### Your objective
For this exercise, copy out each line of the material below that includes "Bosch".

↓↓↓

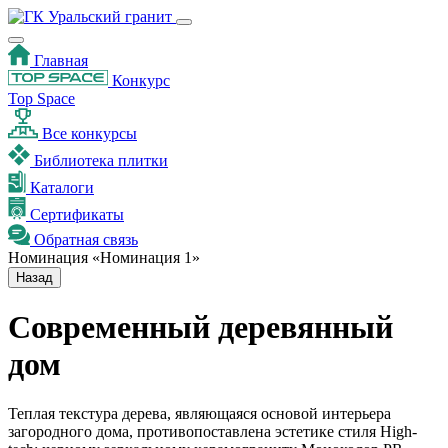
Главная
Конкурс
Top Space
Все конкурсы
Библиотека плитки
Каталоги
Сертификаты
Обратная связь
Номинация «Номинация 1»
Назад
Современный деревянный
дом
Теплая текстура дерева, являющаяся основой интерьера
загородного дома, противопоставлена эстетике стиля High-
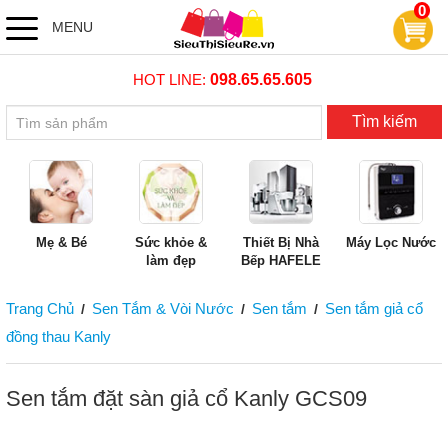
0
MENU
HOT LINE:
098.65.65.605
Tìm kiếm
Mẹ & Bé
Sức khỏe &
Thiết Bị Nhà
Máy Lọc Nước
làm đẹp
Bếp HAFELE
Trang Chủ
Sen Tắm & Vòi Nước
Sen tắm
Sen tắm giả cổ
/
/
/
đồng thau Kanly
Sen tắm đặt sàn giả cổ Kanly GCS09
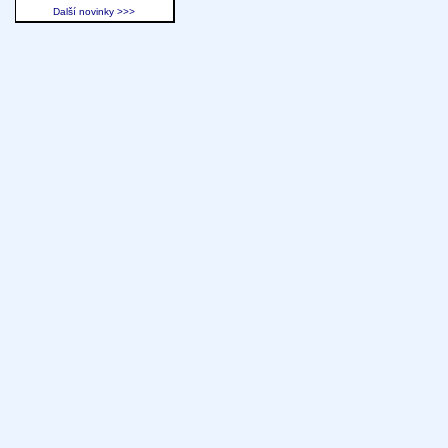
Další novinky >>>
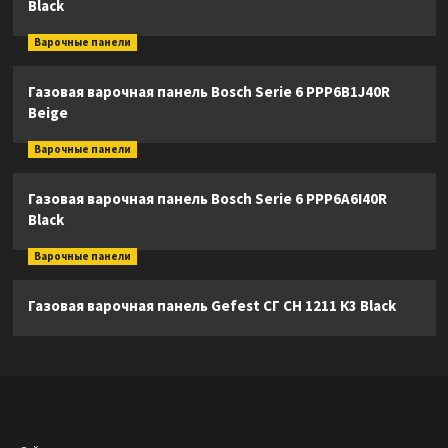
Black
Варочные панели
Газовая варочная панель Bosch Serie 6 PPP6B1J40R
Beige
Варочные панели
Газовая варочная панель Bosch Serie 6 PPP6A6I40R
Black
Варочные панели
Газовая варочная панель Gefest СГ СН 1211 К3 Black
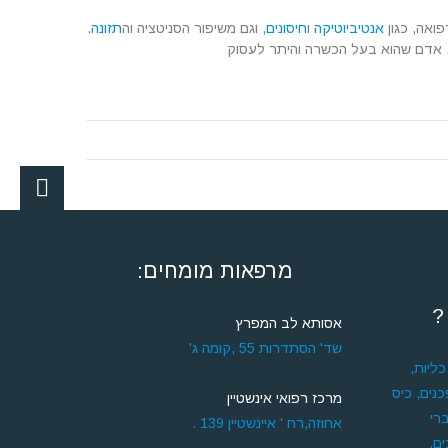
ואה, כגון
אנטיביוטיקה
ו
חיסונים
, וגם משיפור הסניטציה וה
תזונה
.
ה. אדם שהוא בעל הכשרה והיתר לעסוק
מרפאות מומחים:
?
אסותא לב המפרץ
שד' הסתדרות 55 ,קומה ג'
ליות,
נים, כיס
מרכז רפואי אינשטיין
רי
אחוזה,רח ' איינשטיין 139 .
ם,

↑↑↑

### Result of this task
Газовая варочная панель Bosch Serie 6 PPP6B1J40R
Газовая варочная панель Bosch Serie 6 PPP6A6I40R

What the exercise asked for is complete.